Park Hotels & Resorts is a real estate investment trust (REIT) focused on hotel properties, based in Tysons, Virginia. It was formed in 2017 as a spin-off from Hilton Worldwide.

History
Hilton Worldwide CEO Christopher Nassetta stated in June 2015 that the company was evaluating a corporate spin-off of a REIT to hold its $13-billion real estate portfolio.
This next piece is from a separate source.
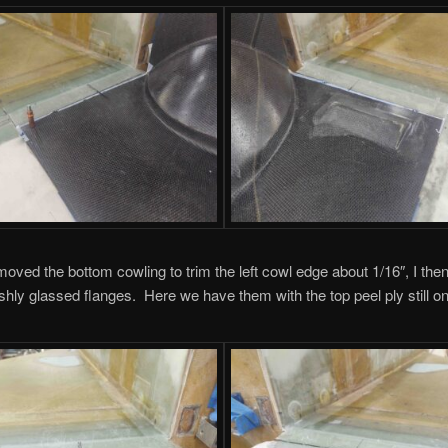
oved the bottom cowling to trim the left cowl edge about 1/16″, I th
shly glassed flanges. Here we have them with the top peel ply still on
The plan was part of Nassetta's strategy of moving Hilton to an "asset-light" business model, to enable rapid international growth. It was also meant to take advantage of the lack of corporate income taxes on REITs. Hilton announced definitive plans in February 2016 to spin off a REIT (Park Hotels & Resorts) and its timeshare business (Hilton Grand Vacations) as separate companies. The spin-offs were completed on January 4, 2017. Park Hotels became the second-largest publicly traded hotel REIT, with holdings of 67 hotels.

In 2018, Park Hotels sold 13 hotels that it considered "non-core" assets, including 10 of its 14 international properties, for a total of $519 million.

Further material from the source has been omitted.